A capillary tube of 1mm diameter and 20 cm long is fitted horizontally to a vessel kept full of alcohol of density 0.8 gm//c.c. The depth of centre of capillary tube below the surface of alcohol is 20 cm. If the visosity of oil is `0.12 dyn e cm^(-2)` s, find the amount of liquid that will flow in 5 minuts.

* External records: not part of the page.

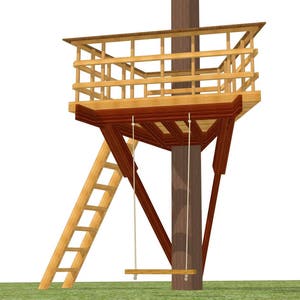 Where is `ladder steps`? ladder steps is located at coordinates (67, 270), (76, 249), (84, 230), (93, 208), (102, 188), (111, 164). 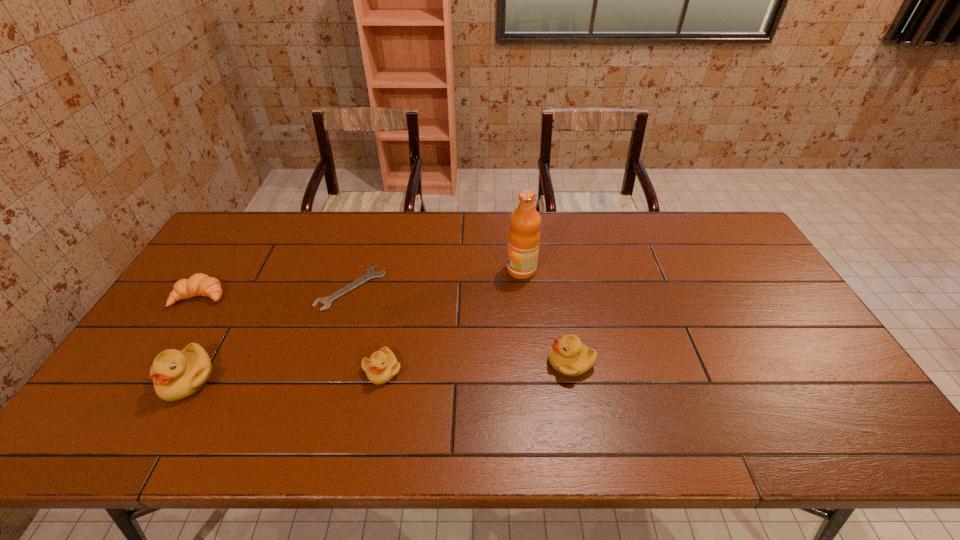 Identify the location of free space located on the front-facing side of the rightmost duckling. Image resolution: width=960 pixels, height=540 pixels. (432, 362).

Find the location of a particular element. vacant space situated 0.150m on the front-facing side of the rightmost duckling is located at coordinates (490, 362).

I want to click on vacant region located 0.380m on the label side of the fruit juice, so click(387, 270).

The height and width of the screenshot is (540, 960). Find the location of `vacant space located 0.200m on the label side of the fruit juice`. vacant space located 0.200m on the label side of the fruit juice is located at coordinates (444, 270).

Find the location of a particular element. The width and height of the screenshot is (960, 540). vacant space located on the label side of the fruit juice is located at coordinates 434,270.

You are a GUI agent. You are given a task and a screenshot of the screen. Output one action in this format:
    pyautogui.click(x=<x>, y=<y>)
    Task: Click on the vacant space situated on the left of the wrench
    
    Given the screenshot: What is the action you would take?
    pyautogui.click(x=252, y=288)

This screenshot has height=540, width=960. I want to click on free space located 0.140m on the front of the second shortest object, so click(166, 350).

This screenshot has height=540, width=960. Identify the location of duckling present at the left edge. (176, 375).

Where is `crescent roll situated at the left edge`? The image size is (960, 540). crescent roll situated at the left edge is located at coordinates (199, 284).

Image resolution: width=960 pixels, height=540 pixels. I want to click on object located in the near left corner section of the desktop, so click(176, 375). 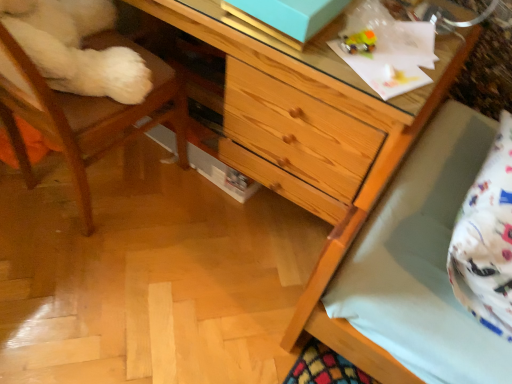 Question: Looking at their shapes, would you say translucent plastic toy at upper right is wider or thinner than wooden chair at left?

Choices:
 (A) wide
 (B) thin

Answer: (B)

Question: Is point (366, 49) closer or farther from the camera than point (29, 66)?

Choices:
 (A) farther
 (B) closer

Answer: (A)

Question: Based on their relative distances, which object is nearer to the wooden chair at left?

Choices:
 (A) wooden chest of drawers at center
 (B) translucent plastic toy at upper right
 (C) white cotton pillow at lower right

Answer: (A)

Question: Which is farther from the wooden chair at left?

Choices:
 (A) wooden chest of drawers at center
 (B) translucent plastic toy at upper right
 (C) white cotton pillow at lower right

Answer: (C) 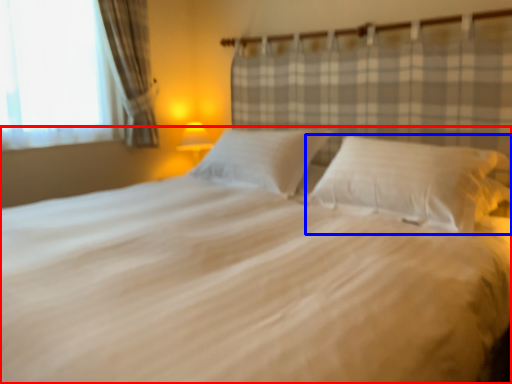 Question: Which of the following is the closest to the observer, bed (highlighted by a red box) or pillow (highlighted by a blue box)?

Choices:
 (A) bed
 (B) pillow

Answer: (A) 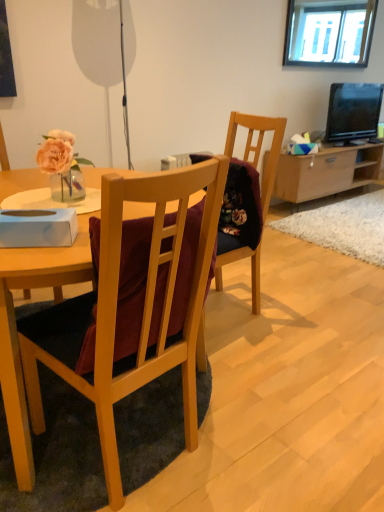 Question: Can you confirm if wooden chair at center is wider than clear glass window at upper center?

Choices:
 (A) yes
 (B) no

Answer: (A)

Question: Does wooden chair at center lie behind clear glass window at upper center?

Choices:
 (A) no
 (B) yes

Answer: (A)

Question: Does wooden chair at center have a larger size compared to clear glass window at upper center?

Choices:
 (A) yes
 (B) no

Answer: (A)

Question: Is clear glass window at upper center a part of wooden chair at center?

Choices:
 (A) no
 (B) yes

Answer: (A)

Question: Is wooden chair at center aimed at clear glass window at upper center?

Choices:
 (A) no
 (B) yes

Answer: (A)

Question: From the image's perspective, is wooden chair at center over clear glass window at upper center?

Choices:
 (A) yes
 (B) no

Answer: (B)

Question: Does clear glass window at upper center have a lesser height compared to matte black television at upper right?

Choices:
 (A) no
 (B) yes

Answer: (A)

Question: Is clear glass window at upper center aimed at matte black television at upper right?

Choices:
 (A) yes
 (B) no

Answer: (B)

Question: Would you say matte black television at upper right is part of clear glass window at upper center's contents?

Choices:
 (A) yes
 (B) no

Answer: (B)

Question: Considering the relative positions of clear glass window at upper center and matte black television at upper right in the image provided, is clear glass window at upper center to the left of matte black television at upper right from the viewer's perspective?

Choices:
 (A) yes
 (B) no

Answer: (A)

Question: Is clear glass window at upper center completely or partially outside of matte black television at upper right?

Choices:
 (A) yes
 (B) no

Answer: (A)

Question: Are clear glass window at upper center and matte black television at upper right beside each other?

Choices:
 (A) no
 (B) yes

Answer: (A)

Question: Is light brown wood cabinet at center right bigger than wooden chair at center?

Choices:
 (A) yes
 (B) no

Answer: (A) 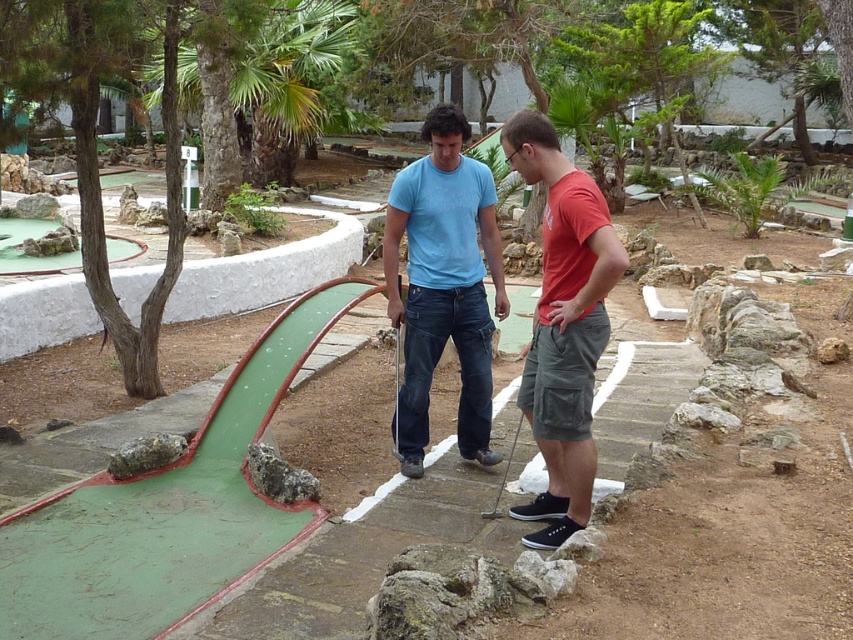 Between matte blue jeans at center and matte red t-shirt at center, which one has less height?

Standing shorter between the two is matte red t-shirt at center.

Can you confirm if matte blue jeans at center is wider than matte red t-shirt at center?

Indeed, matte blue jeans at center has a greater width compared to matte red t-shirt at center.

Does point (459, 445) come behind point (595, 364)?

Yes.

Identify the location of matte blue jeans at center. This screenshot has width=853, height=640. (444, 285). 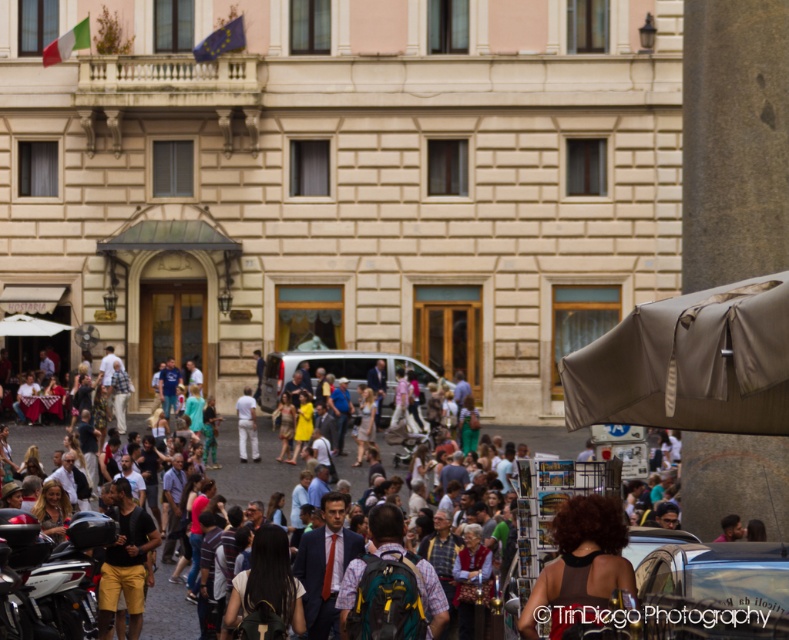 Which is more to the left, matte brown umbrella at center or dark brown curly hair at lower center?

From the viewer's perspective, dark brown curly hair at lower center appears more on the left side.

Between matte brown umbrella at center and dark brown curly hair at lower center, which one is positioned higher?

matte brown umbrella at center is above.

I want to click on matte brown umbrella at center, so click(x=690, y=364).

Locate an element on the screen. This screenshot has width=789, height=640. green fabric backpack at center is located at coordinates (386, 529).

Does yellow shorts at center appear on the left side of white cotton pants at center?

Indeed, yellow shorts at center is positioned on the left side of white cotton pants at center.

Which is in front, point (137, 552) or point (240, 420)?

Point (137, 552) is in front.

Is point (128, 627) positioned in front of point (251, 396)?

Yes, it is.

This screenshot has height=640, width=789. I want to click on yellow shorts at center, so click(x=125, y=561). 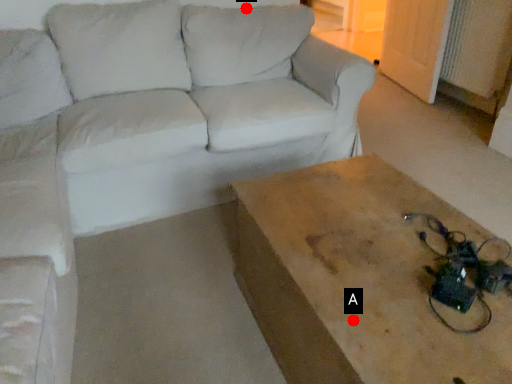 Question: Two points are circled on the image, labeled by A and B beside each circle. Which point appears farthest from the camera in this image?

Choices:
 (A) A is further
 (B) B is further

Answer: (B) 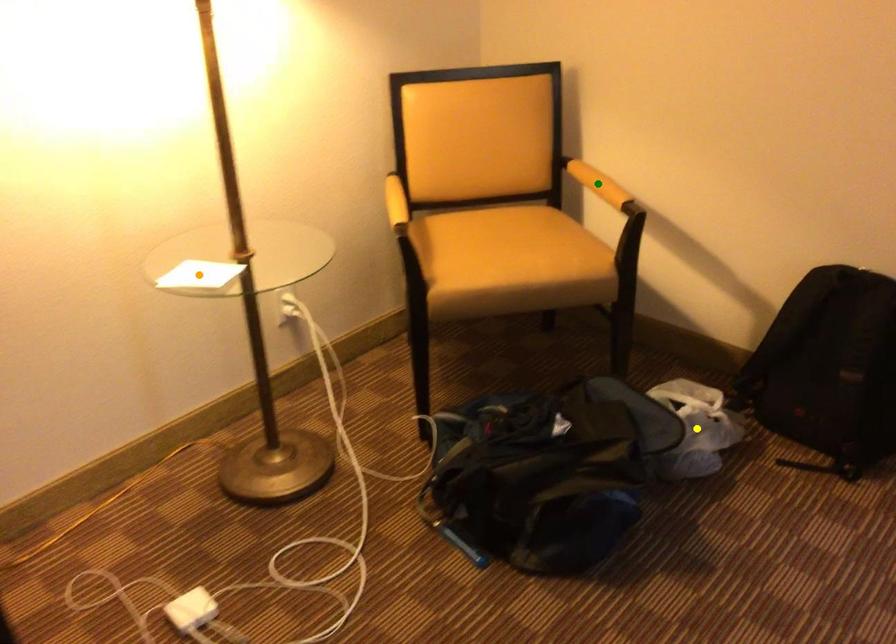 Order these from nearest to farthest:
A) green point
B) yellow point
C) orange point

orange point, yellow point, green point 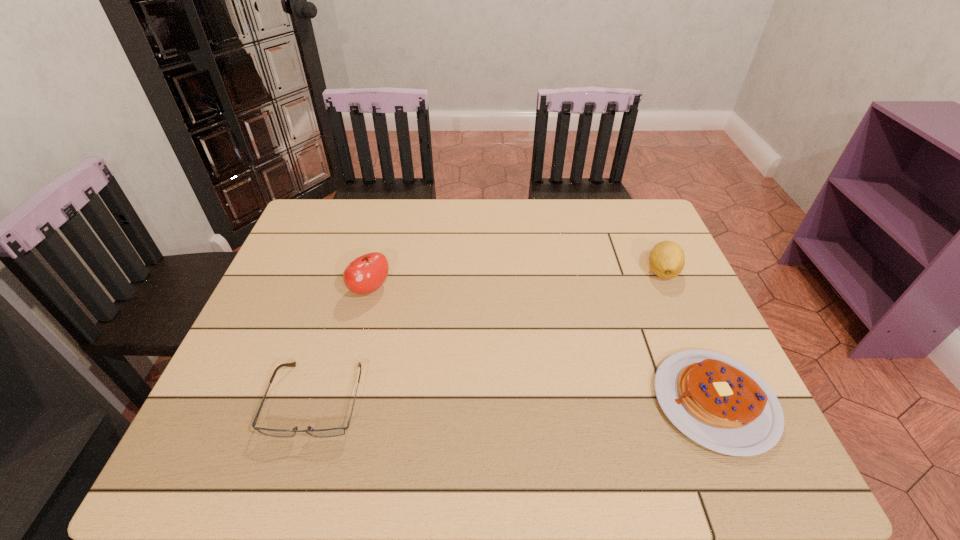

To solve the problem step by step, we will use the principles of fluid dynamics, specifically the Hagen-Poiseuille equation which describes the flow of a viscous fluid through a cylindrical pipe (capillary tube). ### Step 1: Convert all units to SI units - Diameter of the capillary tube = 1 mm = \(1 \times 10^{-3}\) m - Radius \(r\) = \(\frac{1}{2} \times 10^{-3}\) m = \(0.5 \times 10^{-3}\) m - Length of the capillary tube \(L\) = 20 cm = \(20 \times 10^{-2}\) m = \(0.2\) m - Density of alcohol \(\rho\) = 0.8 g/cm³ = \(0.8 \times 10^{3}\) kg/m³ = \(800\) kg/m³ - Depth \(h\) = 20 cm = \(20 \times 10^{-2}\) m = \(0.2\) m - Viscosity of oil \(\eta\) = 0.12 dyn·s/cm² = \(0.12 \times 10^{-1}\) Pa·s = \(0.012\) Pa·s (since \(1 \text{ dyn·s/cm}^2 = 0.1 \text{ Pa·s}\)) ### Step 2: Calculate the pressure difference The pressure difference \(\Delta P\) due to the height of the liquid column is given by: \[ \Delta P = h \cdot \rho \cdot g \] Where \(g\) (acceleration due to gravity) = \(9.81\) m/s². \[ \Delta P = 0.2 \, \text{m} \cdot 800 \, \text{kg/m}^3 \cdot 9.81 \, \text{m/s}^2 \] \[ \Delta P = 1569.6 \, \text{Pa} \] ### Step 3: Use the Hagen-Poiseuille equation The volume flow rate \(Q\) through the capillary tube is given by: \[ Q = \frac{\pi r^4 \Delta P}{8 \eta L} \] Substituting the values: \[ Q = \frac{\pi (0.5 \times 10^{-3})^4 \cdot 1569.6}{8 \cdot 0.012 \cdot 0.2} \] Calculating \(r^4\): \[ (0.5 \times 10^{-3})^4 = 6.25 \times 10^{-13} \, \text{m}^4 \] Now substituting: \[ Q = \frac{3.14159 \cdot 6.25 \times 10^{-13} \cdot 1569.6}{8 \cdot 0.012 \cdot 0.2} \] Calculating the denominator: \[ 8 \cdot 0.012 \cdot 0.2 = 0.0192 \] Now calculating \(Q\): \[ Q \approx \frac{3.14159 \cdot 6.25 \times 10^{-13} \cdot 1569.6}{0.0192} \approx 5.1 \times 10^{-10} \, \text{m}^3/s \] ### Step 4: Calculate the total volume in 5 minutes Convert 5 minutes to seconds: \[ 5 \, \text{minutes} = 5 \times 60 = 300 \, \text{seconds} \] Total volume \(V\) that flows in 5 minutes: \[ V = Q \cdot t = 5.1 \times 10^{-10} \, \text{m}^3/s \cdot 300 \, \text{s} \approx 1.53 \times 10^{-7} \, \text{m}^3 \] ### Step 5: Convert volume to cm³ \[ 1 \, \text{m}^3 = 10^6 \, \text{cm}^3 \] So, \[ V \approx 1.53 \times 10^{-7} \, \text{m}^3 \times 10^6 \approx 0.153 \, \text{cm}^3 \] ### Final Answer The amount of liquid that will flow in 5 minutes is approximately **0.153 cm³**.